Duplicate `UID`s with different data
The CI for https://github.com/JacquesCarette/Drasil/pull/4089 originally failed. When the ChunkDB has an insertion on a duplicate UID, it normally does an overwrite. Originally, in said PR, I kept the original and ignored the new one (by accident!). The CI failed because build/ did not match stable/! However, even with duplicate UIDs being inserted, the data should have been the same!
@jackwyand Do you think you can analyze the diff and where the differences are coming from? Cherry-picking https://github.com/JacquesCarette/Drasil/commit/718371bfb2f8fc2cf5a55e6a47ec0a60bd144a96 locally might be helpful.
This is likely to be quite fruitful indeed.
Diffs
There are 3 examples that had a diff in the commit:
- GamePhysics
- DblPend
- Projectile
GamePhysics
Due to no longer overwriting the duplicate UIDs, the reason for the diff in GamePhysics has to do with the Chunks iVect and dVect being added to the ChunkDB. https://github.com/JacquesCarette/Drasil/blob/74b4803c9e91668eb41c696fae15a8fb4ceb6410/code/drasil-example/gamephysics/lib/Drasil/GamePhysics/Unitals.hs#L61-L72
unitalChunks is added to the SymbolMap and TermMap of the ChunkDB, and it contains both iVect and dVect which share a duplicate UID. Since iVect is added first, it is replacing the usage of dVect which changes symbols and the description of the symbol in the SRS.
In the diff, we can see that $\hat{\mathbf{d}}$ is replaced with $\hat{\mathbf{i}}$, along with the description. Description
diff --strip-trailing-cr -r -X ../.gitignore stable/gamephysics/SRS/HTML/GamePhysics_SRS.html build/gamephysics/SRS/HTML/GamePhysics_SRS.html
210,216d209
< <td><em><b>d̂</b></em></td>
< <td>
< Unit vector directed from the center of the large mass to the center of the smaller mass
< </td>
< <td><em>m</em></td>
< </tr>
< <tr>
283a277,281
> <td><em><b>î</b></em></td>
> <td>Horizontal UnitVector</td>
> <td><em>m</em></td>
> </tr>
> <tr>
Instance of usage (the last symbol was changed to $\hat{\mathbf{i}}$)

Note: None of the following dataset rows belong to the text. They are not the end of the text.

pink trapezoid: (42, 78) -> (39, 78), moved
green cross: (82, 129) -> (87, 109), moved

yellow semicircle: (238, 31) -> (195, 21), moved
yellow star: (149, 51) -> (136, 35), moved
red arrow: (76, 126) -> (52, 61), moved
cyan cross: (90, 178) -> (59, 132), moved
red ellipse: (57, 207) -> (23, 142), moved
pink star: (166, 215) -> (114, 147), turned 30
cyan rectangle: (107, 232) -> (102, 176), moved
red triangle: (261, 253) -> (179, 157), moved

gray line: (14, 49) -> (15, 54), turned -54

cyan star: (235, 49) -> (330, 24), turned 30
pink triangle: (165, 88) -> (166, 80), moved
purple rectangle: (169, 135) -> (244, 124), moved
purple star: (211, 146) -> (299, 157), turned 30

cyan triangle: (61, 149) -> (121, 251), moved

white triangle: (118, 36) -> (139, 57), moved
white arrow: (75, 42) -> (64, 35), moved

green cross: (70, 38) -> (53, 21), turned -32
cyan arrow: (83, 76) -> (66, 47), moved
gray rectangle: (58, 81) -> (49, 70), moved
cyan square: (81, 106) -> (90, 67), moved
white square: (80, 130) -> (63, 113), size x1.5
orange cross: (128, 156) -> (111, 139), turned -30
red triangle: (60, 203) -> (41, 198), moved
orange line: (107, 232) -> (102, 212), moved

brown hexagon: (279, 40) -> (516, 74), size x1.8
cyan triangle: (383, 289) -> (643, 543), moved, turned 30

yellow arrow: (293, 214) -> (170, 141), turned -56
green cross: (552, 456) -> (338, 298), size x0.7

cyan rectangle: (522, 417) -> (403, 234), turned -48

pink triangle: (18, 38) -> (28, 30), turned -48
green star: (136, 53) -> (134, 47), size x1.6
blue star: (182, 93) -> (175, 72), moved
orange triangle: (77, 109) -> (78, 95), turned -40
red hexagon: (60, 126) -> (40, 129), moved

< \[\symbf{g}=-\frac{G\,M}{\|\symbf{d}\|^{2}}\,\symbf{\hat{d}}\]
---
> \[\symbf{g}=-\frac{G\,M}{\|\symbf{d}\|^{2}}\,\symbf{\hat{i}}\]
DblPend
In DblPend, it looks like this issue was already addressed in #4088 but I will quickly mention it here. The reason for the diff is because of startOriginSingle and startOriginDouble sharing a duplicate UID. https://github.com/JacquesCarette/Drasil/blob/718371bfb2f8fc2cf5a55e6a47ec0a60bd144a96/code/drasil-example/dblpend/lib/Drasil/DblPend/Assumptions.hs#L30-L31
Both of these are added to the ConceptInstances in the ChunkDB, and since the original one is now the one used, it is using the incorrect description (startOriginDescSingle) as seen in the diff.
diff --strip-trailing-cr -r -X ../.gitignore stable/dblpend/SRS/HTML/DblPend_SRS.html build/dblpend/SRS/HTML/DblPend_SRS.html
646c646
< startOrigin: The first rod is attached to the origin.
---
> startOrigin: The pendulum is attached to the origin.
Projectile
Projectile is a little less straightforward for me. I could not find an explicit duplicate UID of the chunk causing the issue, but the changes made in the commit has caused an interesting diff to the "output message." Here is where it is defined in the code: https://github.com/JacquesCarette/Drasil/blob/718371bfb2f8fc2cf5a55e6a47ec0a60bd144a96/code/drasil-example/projectile/lib/Drasil/Projectile/Unitals.hs#L41-L43
Based on the diff, it looks like it is using the UID ("message") rather than the noun phrase that is used in stable/ (S "output message as a string").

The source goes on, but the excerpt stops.